The choice of properties has been shrinking for eight out of the past nine months.

Stock levels on estate agents’ books fell from an average of 42 homes per branch at the start of 2021 to 38 in August, getting near record lows, Rics added.

New buyer inquiries fell for a second month in a row, with a net balance of 14% of property professionals saying they had seen fewer house hunters.

An overall balance of 18% of professionals also saw a fall rather than an increase in sales being agreed.

With demand outpacing supply, however, professionals continued to report strong rates of house price inflation – with a net balance of 73% saying they had seen prices increase since the previous month’s survey.

Looking forward, professionals are more optimistic about the market’s prospects, with sales over the next three months expected to stabilise before returning to modest growth over the next year.

Sales expectations for the year ahead are most positive across London, Northern Ireland and the South East of England.

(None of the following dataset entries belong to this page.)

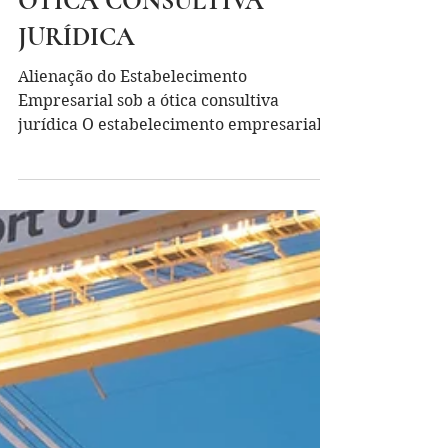
ESTABELECIMENTO
EMPRESARIAL SOB A
ÓTICA CONSULTIVA
JURÍDICA
Alienação do Estabelecimento
Empresarial sob a ótica consultiva
jurídica O estabelecimento empresarial
pode ser objeto de negócio...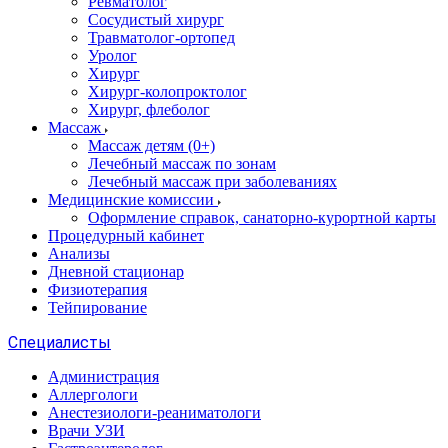
Ревматолог
Сосудистый хирург
Травматолог-ортопед
Уролог
Хирург
Хирург-колопроктолог
Хирург, флеболог
Массаж
Массаж детям (0+)
Лечебный массаж по зонам
Лечебный массаж при заболеваниях
Медицинские комиссии
Оформление справок, санаторно-курортной карты
Процедурный кабинет
Анализы
Дневной стационар
Физиотерапия
Тейпирование
Специалисты
Администрация
Аллергологи
Анестезиологи-реаниматологи
Врачи УЗИ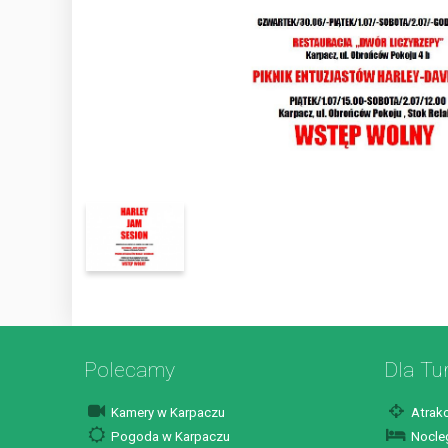
Polecamy
Dla Tu
Kamery w Karpaczu
Atrakc
Pogoda w Karpaczu
Nocleg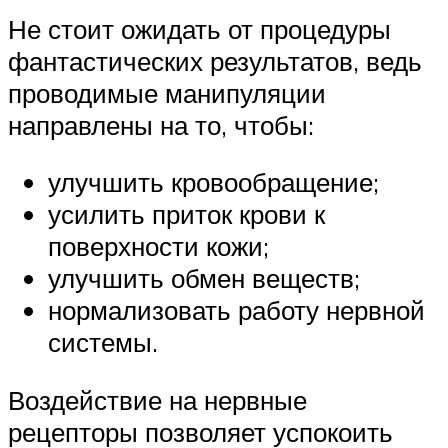
Не стоит ожидать от процедуры
фантастических результатов, ведь
проводимые манипуляции
направлены на то, чтобы:
улучшить кровообращение;
усилить приток крови к
поверхности кожи;
улучшить обмен веществ;
нормализовать работу нервной
системы.
Воздействие на нервные
рецепторы позволяет успокоить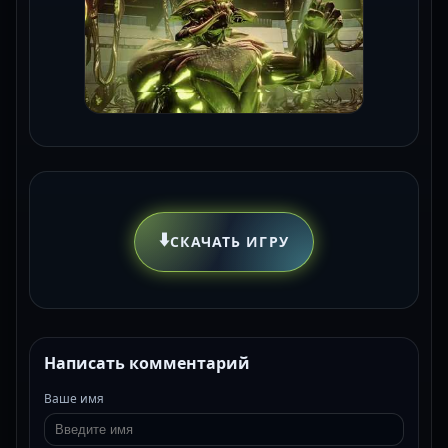
⬇️
СКАЧАТЬ ИГРУ
Написать комментарий
Ваше имя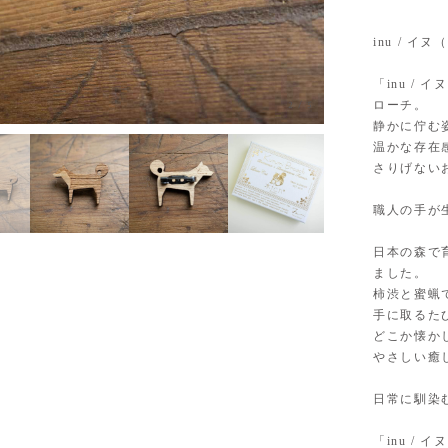
inu / イ
「inu /
ローチ。
3
/
5
静かに佇む
温かな存在
さりげない
職人の手が
日本の森で
ました。
柿渋と蜜蝋
手に取るた
どこか懐か
やさしい癒
日常に馴染
「inu /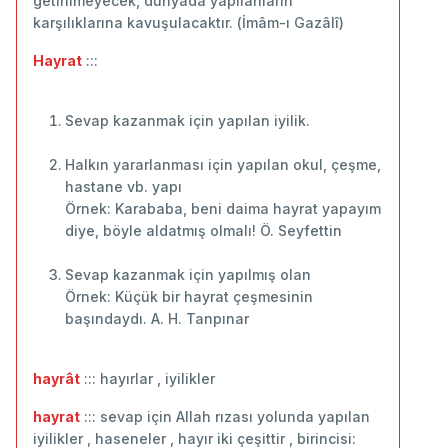
getirilmeyecek, dünyâda yapılanların
karşılıklarına kavuşulacaktır. (İmâm-ı Gazâlî)
Hayrat
:::
Sevap kazanmak için yapılan iyilik.
Halkın yararlanması için yapılan okul, çeşme,
hastane vb. yapı
Örnek: Karababa, beni daima hayrat yapayım
diye, böyle aldatmış olmalı! Ö. Seyfettin
Sevap kazanmak için yapılmış olan
Örnek: Küçük bir hayrat çeşmesinin
başındaydı. A. H. Tanpınar
hayrât
::: hayırlar , iyilikler
hayrat
::: sevap için Allah rızası yolunda yapılan
iyilikler , haseneler , hayır iki çeşittir , birincisi: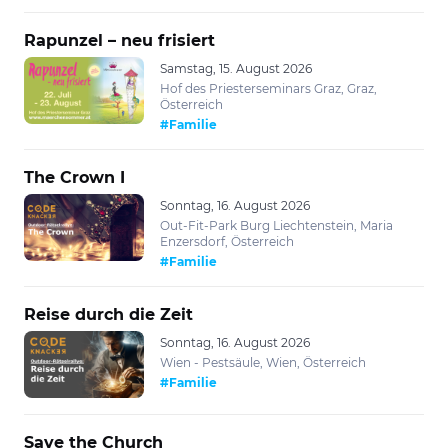
Rapunzel – neu frisiert
Samstag, 15. August 2026
Hof des Priesterseminars Graz, Graz,
Österreich
#Familie
The Crown I
Sonntag, 16. August 2026
Out-Fit-Park Burg Liechtenstein, Maria
Enzersdorf, Österreich
#Familie
Reise durch die Zeit
Sonntag, 16. August 2026
Wien - Pestsäule, Wien, Österreich
#Familie
Save the Church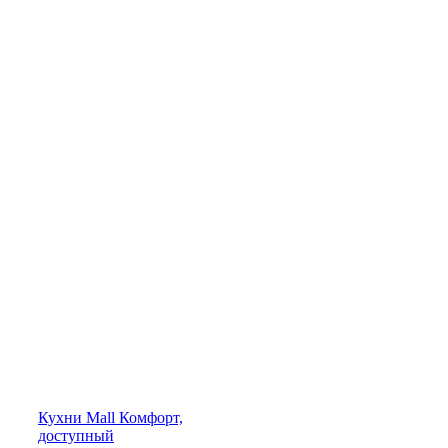
Кухни
Mall
Комфорт,
доступный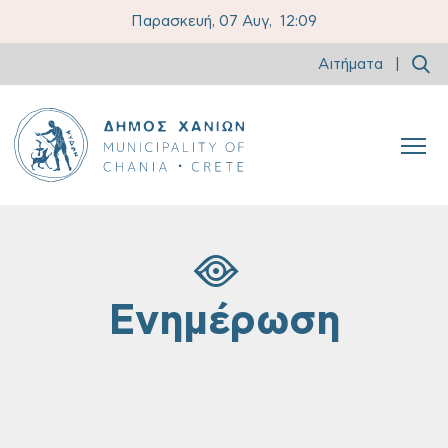
Παρασκευή, 07 Αυγ,
12:09
Αιτήματα
|
Ενημέρωση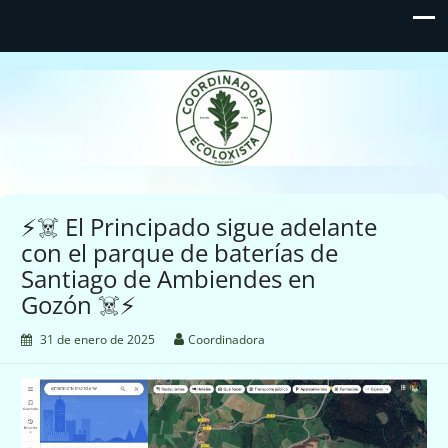
Coordinadora Ecoloxista
d'Asturies
⚡☠️ El Principado sigue adelante
con el parque de baterías de
Santiago de Ambiendes en
Gozón ☠️⚡
31 de enero de 2025
Coordinadora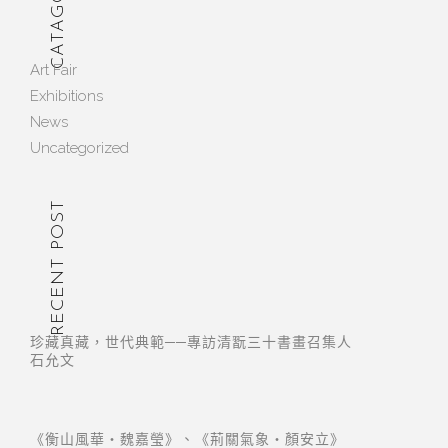
CATAGORY
Art Fair
Exhibitions
News
Uncategorized
RECENT POST
珍藏真藏，世代典範──專訪清翫三十書畫召集人
石允文
《衡山風華・魏嘉瑩》、《荊關氣象・顏安立》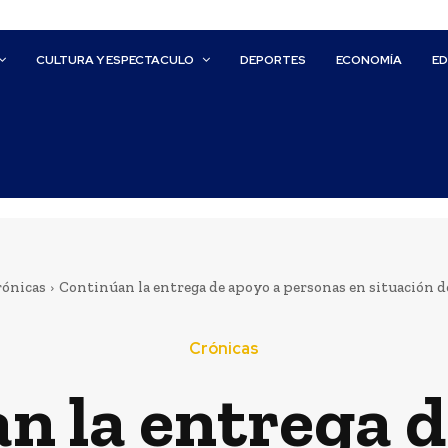
CULTURA Y ESPECTACULO
DEPORTES
ECONOMÍA
E
rónicas
Continúan la entrega de apoyo a personas en situación de 
Crónicas
n la entrega d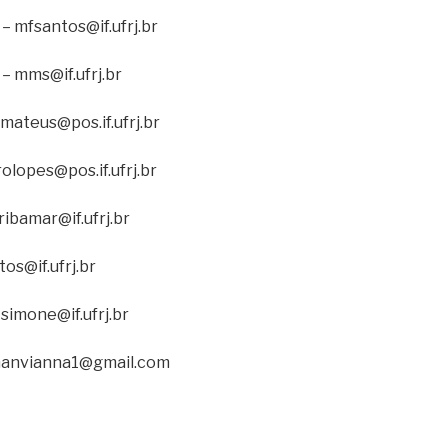
– mfsantos@if.ufrj.br
– mms@if.ufrj.br
amateus@pos.if.ufrj.br
olopes@pos.if.ufrj.br
ribamar@if.ufrj.br
os@if.ufrj.br
simone@if.ufrj.br
hanvianna1@gmail.com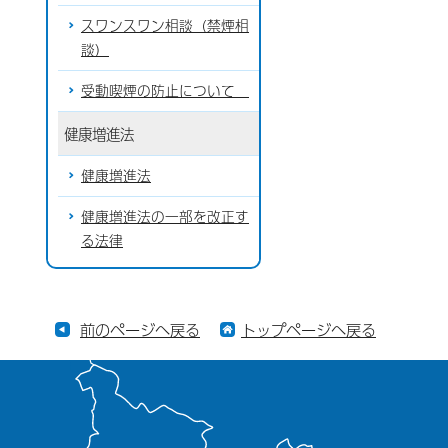
スワンスワン相談（禁煙相
談）
受動喫煙の防止について
健康増進法
健康増進法
健康増進法の一部を改正す
る法律
前のページへ戻る
トップページへ戻る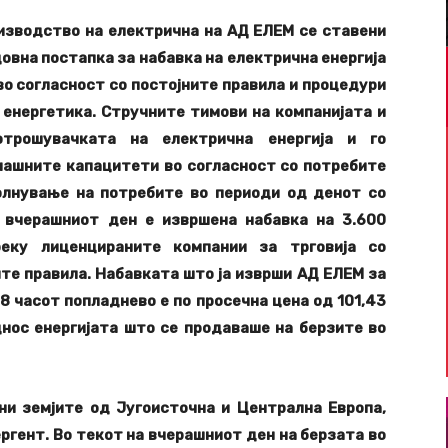
изводство на електрична на АД ЕЛЕМ се ставени
довна постапка за набавка на електрична енергија
во согласност со постојните правила и процедури
 енергетика. Стручните тимови на компанијата и
трошувачката на електрична енергија и го
ашните капацитети во согласност со потребите
олнување на потребите во периоди од денот со
а вчерашниот ден е извршена набавка на 3.600
реку лиценцираните компании за трговија со
ите правила. Набавката што ја изврши АД ЕЛЕМ за
18 часот попладнево е по просечна цена од 101,43
днос енергијата што се продаваше на берзите во
ни земјите од Југоисточна и Централна Европа,
ергент. Во текот на вчерашниот ден на берзата во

A stamp duty holiday in England and Northern Ireland was tapered from July and will end this autumn.

Tarrant Parsons, a Rics economist said: “The latest survey evidence inevitably points to market activity taking a breather following the flurry of sales seen ahead of the tapered stamp duty holiday withdrawal.”

Commenting on the effects of the stamp duty holiday, Bradley Tully, senior public affairs officer at Rics said: “Rics was supportive of the stamp duty holiday as a response to unique market circumstances last year during the height of the pandemic, though the scope of the holiday was arguably broader than we had anticipated and it should have been allowed to expire as originally intended.

“Over the long term, Rics believes that an overhaul of stamp duty land tax should ultimately be delivered.”

He added: “We would urge the Government to undertake a full-scale review of the current stamp duty land tax system to assess future ideal outcomes in terms of factors such as revenue generation and housing market fluidity.

“Housing affordability for first-time buyers and key workers should remain a crucial factor when considering access to the market too.”